GIGS, EVENTS AND YOUR MOBILE PHONES
Not too long ago, I went to a gig and saw my favourite band who I had waited years to see. Admittedly, I filmed snippets throughout the night so that I could go home and rewatch them in my bed and cry because I wish I was there again…
However, this is something that is causing a lot of controversy, but why is that? Take Green Day, for example. The famous (and utterly brilliant) punk rock band told The Daily Star “You can take your picture but let’s have eye contact, let’s have a human experience right now you can’t capture on a cell phone. Why would you want to listen to your favourite song going like this [holds arm in air] when you can just hear it right in front of you? I feel like a little more human contact is good.”

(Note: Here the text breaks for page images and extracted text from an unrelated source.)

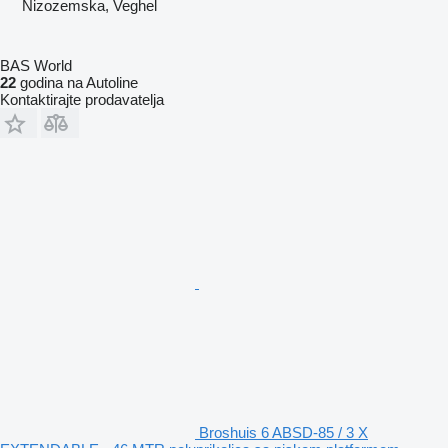
Nizozemska, Veghel
BAS World
22
godina na Autoline
Kontaktirajte prodavatelja
Broshuis 6 ABSD-85 / 3 X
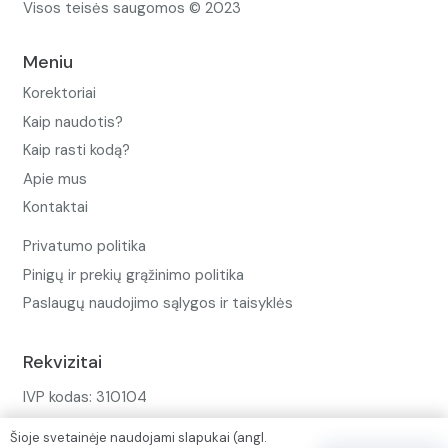
Visos teisės saugomos © 2023
Meniu
Korektoriai
Kaip naudotis?
Kaip rasti kodą?
Apie mus
Kontaktai
Privatumo politika
Pinigų ir prekių grąžinimo politika
Paslaugų naudojimo sąlygos ir taisyklės
Rekvizitai
IVP kodas: 310104
Adresas: Alėjos g. 34 Kuršėnai
Šioje svetainėje naudojami slapukai (angl.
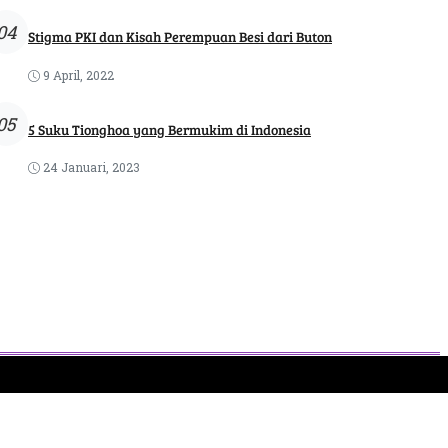
04
Stigma PKI dan Kisah Perempuan Besi dari Buton
9 April, 2022
05
5 Suku Tionghoa yang Bermukim di Indonesia
24 Januari, 2023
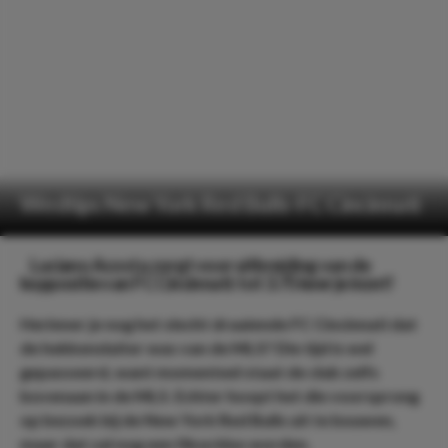
Wedtips New York Red Bulls-FC Cincinnati
Luciano Acosta zorgt voor uitbreiding van de
koppositie van FC Cincinnati: tot 3.75 keer je inzet!
Herinner je nog het slecht draaiende FC Cincinnati dat
de hekkensluiter was van de MLS? Die tijd is wel
gepasseerd, want momenteel staat de club zelfs
bovenaan in de MLS. Echter hoopt het die voorsprong
op bezoek bij de New York Red Bulls uit te bouwen,
maar dat zal nog een fikse klus worden.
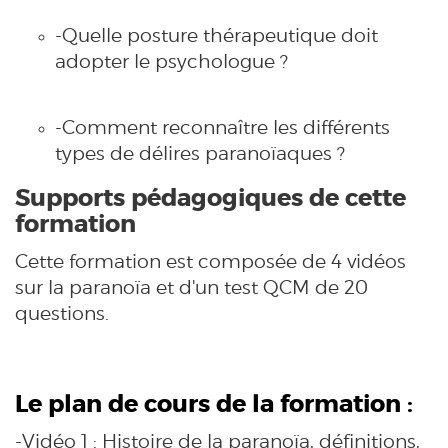
-Quelle posture thérapeutique doit
adopter le psychologue ?
-Comment reconnaître les différents
types de délires paranoïaques ?
Supports pédagogiques de cette
formation
Cette formation est composée de 4 vidéos
sur la paranoïa et d'un test QCM de 20
questions.
Le plan de cours de la formation :
-Vidéo 1 : Histoire de la paranoïa, définitions,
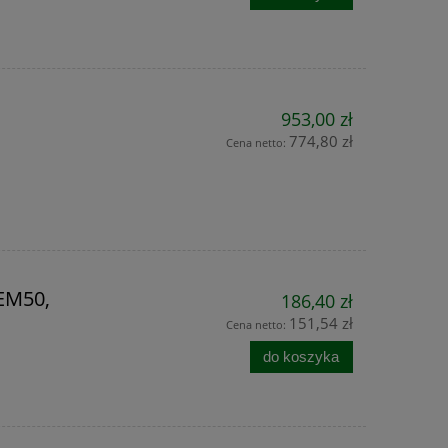
9,36 zł
Najniższa cena:
Najniższa cen
do koszyka
do ko
953,00 zł
774,80 zł
Cena netto:
EM50,
186,40 zł
151,54 zł
Cena netto:
do koszyka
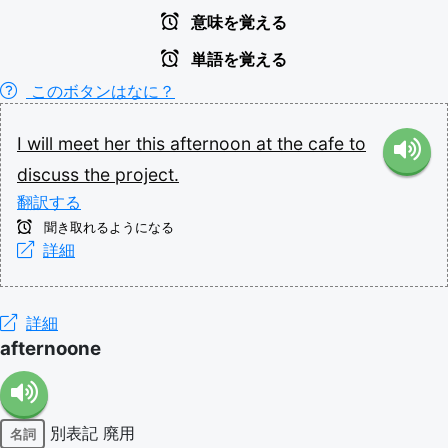
意味を覚える
単語を覚える
このボタンはなに？
I
will
meet
her
this
afternoon
at
the
cafe
to
discuss
the
project.
翻訳する
聞き取れるようになる
詳細
詳細
afternoone
別表記
廃用
名詞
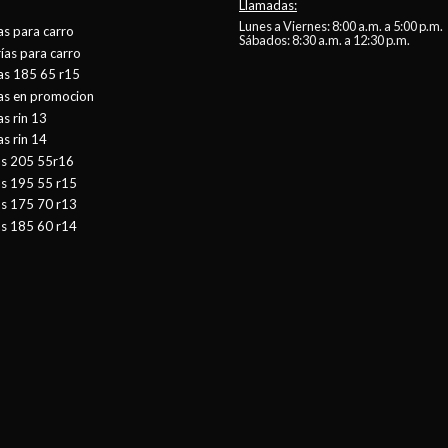
Llamadas:
Lunes a Viernes: 8:00 a.m. a 5:00 p.m.
as para carro
Sábados: 8:30 a.m. a 12:30 p.m.
ías para carro
as 185 65 r15
tas en promocion
as rin 13
as rin 14
as 205 55r16
as 195 55 r15
as 175 70 r13
as 185 60 r14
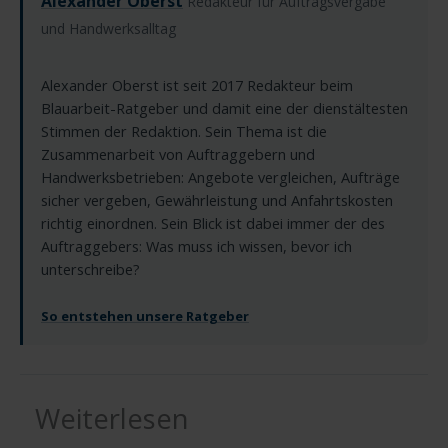
Alexander Oberst
Redakteur für Auftragsvergabe
und Handwerksalltag
Alexander Oberst ist seit 2017 Redakteur beim
Blauarbeit-Ratgeber und damit eine der dienstältesten
Stimmen der Redaktion. Sein Thema ist die
Zusammenarbeit von Auftraggebern und
Handwerksbetrieben: Angebote vergleichen, Aufträge
sicher vergeben, Gewährleistung und Anfahrtskosten
richtig einordnen. Sein Blick ist dabei immer der des
Auftraggebers: Was muss ich wissen, bevor ich
unterschreibe?
So entstehen unsere Ratgeber
Weiterlesen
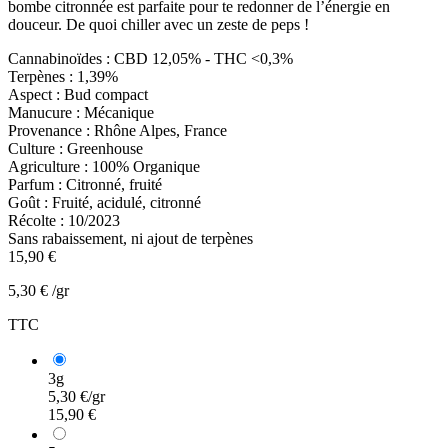
bombe citronnée est parfaite pour te redonner de l’énergie en
douceur. De quoi chiller avec un zeste de peps !
Cannabinoïdes :
CBD 12,05% - THC <0,3%
Terpènes :
1,39%
Aspect :
Bud compact
Manucure :
Mécanique
Provenance :
Rhône Alpes, France
Culture :
Greenhouse
Agriculture :
100% Organique
Parfum :
Citronné, fruité
Goût :
Fruité, acidulé, citronné
Récolte :
10/2023
Sans rabaissement, ni ajout de terpènes
15,90 €
5,30 € /gr
TTC
3g
5,30 €/gr
15,90 €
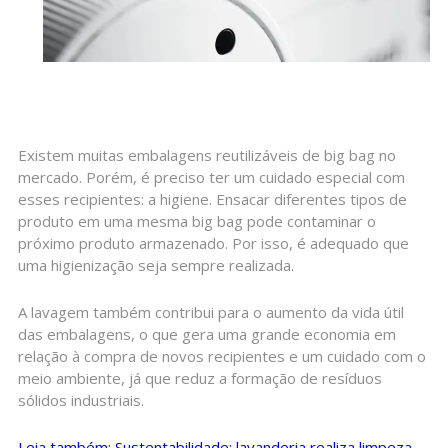
Existem muitas embalagens reutilizáveis de big bag no
mercado. Porém, é preciso ter um cuidado especial com
esses recipientes: a higiene. Ensacar diferentes tipos de
produto em uma mesma big bag pode contaminar o
próximo produto armazenado. Por isso, é adequado que
uma higienização seja sempre realizada.
A lavagem também contribui para o aumento da vida útil
das embalagens, o que gera uma grande economia em
relação à compra de novos recipientes e um cuidado com o
meio ambiente, já que reduz a formação de resíduos
sólidos industriais.
Leia também: Sustentabilidade; lavanderia realiza limpeza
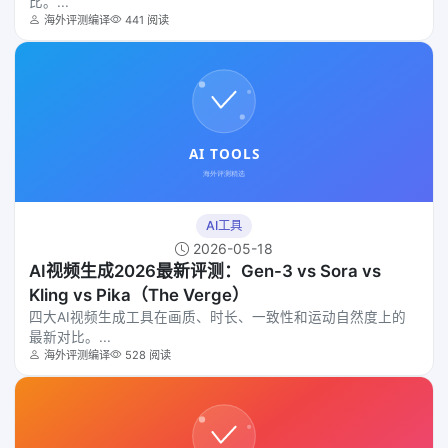
比。...
海外评测编译
441 阅读
AI工具
2026-05-18
AI视频生成2026最新评测：Gen-3 vs Sora vs
Kling vs Pika（The Verge）
四大AI视频生成工具在画质、时长、一致性和运动自然度上的
最新对比。...
海外评测编译
528 阅读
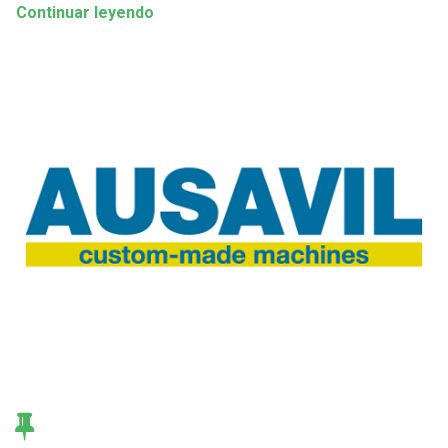
Continuar leyendo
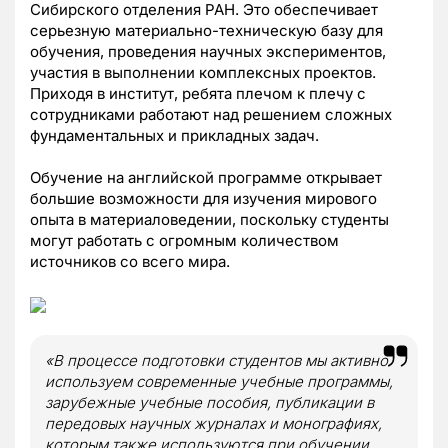
Сибирского отделения РАН. Это обеспечивает
серьезную материально-техническую базу для
обучения, проведения научных экспериментов,
участия в выполнении комплексных проектов.
Приходя в институт, ребята плечом к плечу с
сотрудниками работают над решением сложных
фундаментальных и прикладных задач.
Обучение на английской программе открывает
большие возможности для изучения мирового
опыта в материаловедении, поскольку студенты
могут работать с огромным количеством
источников со всего мира.
«В процессе подготовки студентов мы активно
используем современные учебные программы,
зарубежные учебные пособия, публикации в
передовых научных журналах и монографиях,
которым также используются при обучении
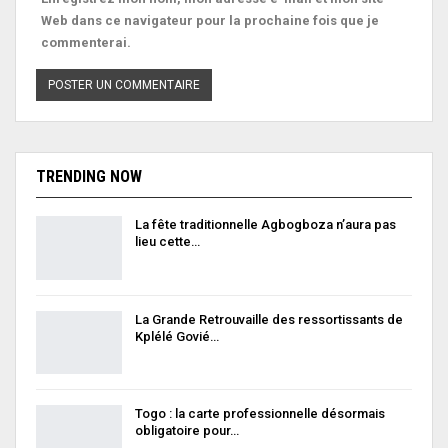
Web dans ce navigateur pour la prochaine fois que je
commenterai.
TRENDING NOW
La fête traditionnelle Agbogboza n’aura pas
lieu cette…
La Grande Retrouvaille des ressortissants de
Kplélé Govié…
Togo : la carte professionnelle désormais
obligatoire pour…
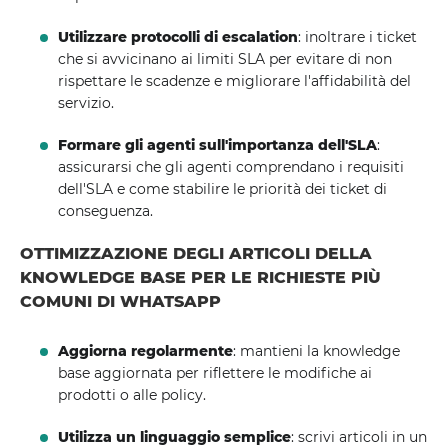
Utilizzare protocolli di escalation
: inoltrare i ticket
che si avvicinano ai limiti SLA per evitare di non
rispettare le scadenze e migliorare l'affidabilità del
servizio.
Formare gli agenti sull'importanza dell'SLA
:
assicurarsi che gli agenti comprendano i requisiti
dell'SLA e come stabilire le priorità dei ticket di
conseguenza.
OTTIMIZZAZIONE DEGLI ARTICOLI DELLA
KNOWLEDGE BASE PER LE RICHIESTE PIÙ
COMUNI DI WHATSAPP
Aggiorna regolarmente
: mantieni la knowledge
base aggiornata per riflettere le modifiche ai
prodotti o alle policy.
Utilizza un linguaggio semplice
: scrivi articoli in un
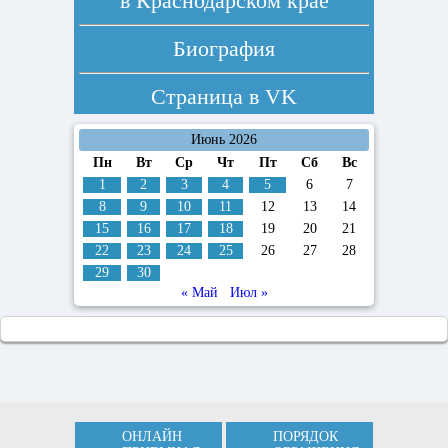
в Краснодарском крае
Биография
Страница в
VK
Июнь 2026
Пн
Вт
Ср
Чт
Пт
Сб
Вс
1
2
3
4
5
6
7
8
9
10
11
12
13
14
15
16
17
18
19
20
21
22
23
24
25
26
27
28
29
30
« Май
Июл »
ОНЛАЙН
ПОРЯДОК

I passed this question to Facebook, where someone replied “Honestly, I hate phones at gigs. Rather than engaging in the support bands or even the headline, so many people are snapchatting or looking down at their phones. As a performer, I find it f***ing ridiculous the amount of phones I see at shows and it also really knocks musicians confidence too.”
NME argued a brilliant case back that “people are able to get pretty decent footage and photos, images that they’ll ping onto Instagram or share with mates, which will give them a lasting reminder of a great night out” after all, we’re paying for that gig, right?
Having your phone out at a gig is one thing, but we live on our phones. The first thing we do when we wake up is we check all of our important social media apps for any updates that we might have missed throughout the night. Real life socialising is no exception. Let’s look at Snapchat, for example.
LIVING A LIFE FOR THE CAMERA
Snapchat came about in 2011. As of 2015, there were 110 million daily users. Snapchat allows us to send selfies, videos, things that perhaps we shouldn’t send, for up to 10 seconds and is then deleted. It also has the option to put up a ‘story’. I mean fair enough, if I was a Kylie Jenner fan, I would feel lucky to have her on Snapchat and see what she’s doing. But why should I be interested in Ben from London’s night out with the lads? Why am I interested in Sasha’s new outfit? I’m not.
But we feel as though we need to share every tiny detail with the world. The dinner we eat. The friends we see. The places we go. No one is really interested, except maybe that person who has fancied you for the last 2 years. So why do we feel like we need to share it?
Although we are all guilty of this, I conducted a Twitter questionnaire to see how people really feel about their friends living on their phones while they’re out. The results were shocking.
I even had the response “When you’re with someone and they’re on their phone constantly it makes me want to throw it out a window”.
So do yourself and your friends a favour, and go out for a nice meal or a coffee or a night out, and leave your phone hidden away somewhere. Enjoy the moment.